While in my early teens, I showed up at the door of a famous French pedagogue while visiting Paris. He had previously written to me that he was too old to teach any longer but I tried my luck. At first the old frail man in his 80s was angry but then asked me to take my violin out and proceeded to give me an incredible lesson. I learned more during those two hours than from someone else in a year. He wouldn't accept any money, and once I returned to Finland I sent a pair of old-fashioned black shoes that went over the ankle (my teacher in Helsinki knew what style and size!). I got the sweetest thank-you letter as reply.

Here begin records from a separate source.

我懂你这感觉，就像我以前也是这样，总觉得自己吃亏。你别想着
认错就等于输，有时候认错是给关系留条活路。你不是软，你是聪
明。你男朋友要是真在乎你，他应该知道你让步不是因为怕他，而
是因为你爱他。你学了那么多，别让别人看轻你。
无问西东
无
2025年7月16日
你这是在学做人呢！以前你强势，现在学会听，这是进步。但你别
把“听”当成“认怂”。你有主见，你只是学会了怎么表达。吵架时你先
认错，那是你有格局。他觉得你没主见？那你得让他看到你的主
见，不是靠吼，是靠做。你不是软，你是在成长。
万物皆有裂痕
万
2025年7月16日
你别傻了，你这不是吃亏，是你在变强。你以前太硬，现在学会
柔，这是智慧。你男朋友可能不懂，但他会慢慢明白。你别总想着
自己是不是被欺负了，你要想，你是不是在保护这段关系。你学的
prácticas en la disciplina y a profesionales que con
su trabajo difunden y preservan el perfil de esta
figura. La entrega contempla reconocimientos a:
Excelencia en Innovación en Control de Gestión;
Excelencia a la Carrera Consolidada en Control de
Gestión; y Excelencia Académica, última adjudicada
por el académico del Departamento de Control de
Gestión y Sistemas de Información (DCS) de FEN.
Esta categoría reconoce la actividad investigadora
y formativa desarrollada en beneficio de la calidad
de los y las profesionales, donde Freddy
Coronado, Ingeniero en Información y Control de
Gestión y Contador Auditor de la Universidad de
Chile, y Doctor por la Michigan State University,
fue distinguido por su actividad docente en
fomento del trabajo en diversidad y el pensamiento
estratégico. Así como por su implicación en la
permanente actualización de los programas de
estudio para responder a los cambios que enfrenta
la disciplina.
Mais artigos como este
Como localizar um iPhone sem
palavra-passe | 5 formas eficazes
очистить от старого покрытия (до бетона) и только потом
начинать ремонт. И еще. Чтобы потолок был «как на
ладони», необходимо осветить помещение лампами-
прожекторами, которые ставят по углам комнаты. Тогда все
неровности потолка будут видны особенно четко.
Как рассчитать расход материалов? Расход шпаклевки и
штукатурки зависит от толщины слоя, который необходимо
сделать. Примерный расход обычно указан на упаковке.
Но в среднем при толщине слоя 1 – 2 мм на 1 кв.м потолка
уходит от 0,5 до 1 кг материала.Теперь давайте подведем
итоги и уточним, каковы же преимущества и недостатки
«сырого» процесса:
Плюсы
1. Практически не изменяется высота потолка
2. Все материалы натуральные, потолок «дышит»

It is amazing to hear from a number of people, in the arts in particular, who have been deeply wounded by age discrimination. For instance, somewhere in this country I bumped into a singer who had been dismissed from his opera company. His voice was 'showing his age', he was told. Yet he said that after his last role, European guest artists had praised him for his youthful voice, supposedly in front of his former employer. There are many instrumentalists with similar stories who have confided in me. Perhaps the person guilty of such cruel demeanor should take a good look in the mirror and realize that possibly the wrong individual was forced to retire. Naturally everyone who feels they have been discriminated against, whether the cause being age or AIDS, could fight it in the court system, but most of these victims are too emotionally injured to pursue this course of action, and it can become awfully costly. Public, of course, should often be enraged, but in most instances they are kept in the dark by a cozy arrangement between the media and the perpetrators. Much hasn't changed in this area since the overly friendly relationships between the mafia and the police many decades ago.
Those of us who have watched the documentary on the incredible Cuban 'Buena Vista Social Club' and listened to their music, realize that none of that fabulous music-making would have been possible with younger singers and instrumentalists. Now, just a few years since the filming, many of these fantastic artists are gone. Respect age and rush to hear and see performers who are in their upper years, as soon they may not be with us any longer! On the other hand, the little, cute sex-kitten might have turned into an old hag in the meantime, and if there was little substance to start with, there isn't going to be anything left when the youthful looks are gone.